Should Chadwick Boseman Have Worked During His Cancer Treatment?

Should Chadwick Boseman Have Worked During His Cancer Treatment?

Let me get two things out of the way:

First, I loved Chadwick Boseman. He was a wonderful actor and seemed for all the world a lovely, kind, decent man.

Second, my beloved mother died of colon cancer a couple of years after it had metastasized to her liver. She died young, just 56. So I have a special, immeasurable hatred of colon cancer.

When news broke of Boseman’s death of that horrible, despicable, repugnant disease, I was first stunned and saddened that we lost a truly great human. Then another thought came, and I didn’t like it.

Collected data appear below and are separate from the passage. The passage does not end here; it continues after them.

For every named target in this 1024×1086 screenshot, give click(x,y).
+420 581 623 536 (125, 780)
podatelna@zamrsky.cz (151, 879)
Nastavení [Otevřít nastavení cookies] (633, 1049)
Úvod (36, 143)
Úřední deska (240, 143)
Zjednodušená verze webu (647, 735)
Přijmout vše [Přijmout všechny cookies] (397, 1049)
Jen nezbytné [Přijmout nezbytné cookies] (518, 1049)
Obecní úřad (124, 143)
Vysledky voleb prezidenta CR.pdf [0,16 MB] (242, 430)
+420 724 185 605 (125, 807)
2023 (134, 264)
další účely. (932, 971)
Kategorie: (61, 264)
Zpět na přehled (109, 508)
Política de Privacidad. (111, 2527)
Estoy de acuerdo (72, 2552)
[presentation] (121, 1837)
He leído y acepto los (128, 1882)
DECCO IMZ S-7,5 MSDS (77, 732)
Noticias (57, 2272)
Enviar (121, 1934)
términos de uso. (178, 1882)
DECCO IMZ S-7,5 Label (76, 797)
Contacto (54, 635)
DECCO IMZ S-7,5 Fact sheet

Why on earth would he have chosen to work as hard as he clearly did while undergoing chemotherapy and, most likely, at least one operation to treat his illness? Why would he have continued those horrifically long days filming movies, as well as all of those horrifically long days promoting the films —all the meet-and-greets, the red carpets, the interviews, the flying all over the globe. Why?

He must have been constantly fatigued. He certainly pushed his body to the brink during production, and for an actor that’s commendable. But for a human with a systemic, potentially deadly disease, all of that physical and emotional work must have taken a substantial toll on his overall health and how well his body responded to the chemotherapies. It had to have.

Boseman was a strong, muscular, energetic artist, and his body proved capable of withstanding an enormous amount of stress, but no body can keep up that kind of punishing schedule over the long term.

Now, I obviously don’t know any of the particulars of Boseman’s treatment, his prognoses over the years, or his own reasons for working so much during therapy. Perhaps he knew, somehow, at some level, that he wouldn’t survive and so decided to leave as large a legacy as he could in the time he had left. I don’t know.

What I do know is that each of the many decisions he made over the last few years — signing on to do this movie or that, attending this premiere or that, sitting down for late-night interviews, and myriad other decisions — must have greatly affected his overall health. He would have known that; he was far too intelligent not to have. His doctors probably told him so as well; they would have been negligent if they didn’t. Yet he made those decisions anyway.

Maybe I would have done the same. Maybe if I knew what Chadwick knew, maybe I would have continued to work too, maybe there was no other acceptable choice. I don’t know.

But I wish he hadn’t worked so hard. I wish he had taken it easier. I wish the treatments had worked.

Most of all, though, I wish he was still with us.